So. It is Kenny's birthday. I love this man to no end. He knows my soul, and understands. There is not another I can say this about. He is the most respectful, intelligent, kind, interesting, sensitive, funny, strong, creative, beautiful man I know. He is a rare bird, not the normal breed of man. I am not the normal breed of female. We make sense to each other and I feel beyond grateful for this man, that he is mine and I am his. Sometimes I feel he is the only person in the world I can relate to.
Kenny has the most gentle heart. His spirit is so strong, but immensly sensitive as well. We have been married for 4 1/2 years... and have been through so much in that short time. (our long struggle on the path to marriage, the loss of my dear Dad, the unexpected pregnancy of our son, preparing to go to the temple, becoming parents, being sealed, 9 moves, the loss of our daughter)

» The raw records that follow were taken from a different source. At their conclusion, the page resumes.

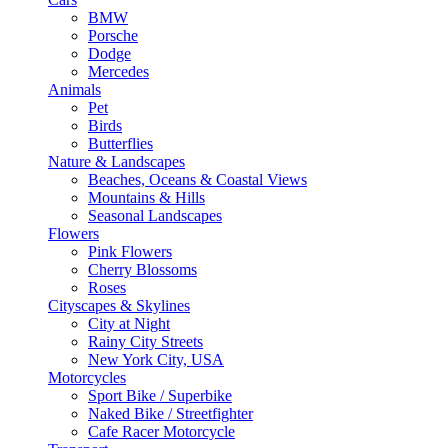
BMW
Porsche
Dodge
Mercedes
Animals
Pet
Birds
Butterflies
Nature & Landscapes
Beaches, Oceans & Coastal Views
Mountains & Hills
Seasonal Landscapes
Flowers
Pink Flowers
Cherry Blossoms
Roses
Cityscapes & Skylines
City at Night
Rainy City Streets
New York City, USA
Motorcycles
Sport Bike / Superbike
Naked Bike / Streetfighter
Cafe Racer Motorcycle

Our sensitivity and tollerance of each other has become unwavering. We hate not being with each other and are so dependent on one another. When we fight, the whole universe feels amiss and the only thing that matters is making things right.
I want more than anything for his day to be special. This is his first birthday celebration without our daughter. The huge space in his heart that belongs to Sage is so vast and deep and, I know, is too often impossible to navigate around. The past couple of weeks have been rough and I just want so much for Kenny to feel the love amidst the deafening sadness.
I love you my dear man and am so glad that you were born and that we found each other. My world would be lost without you. For the past 6 1/2 months you have made it possible for me to breathe.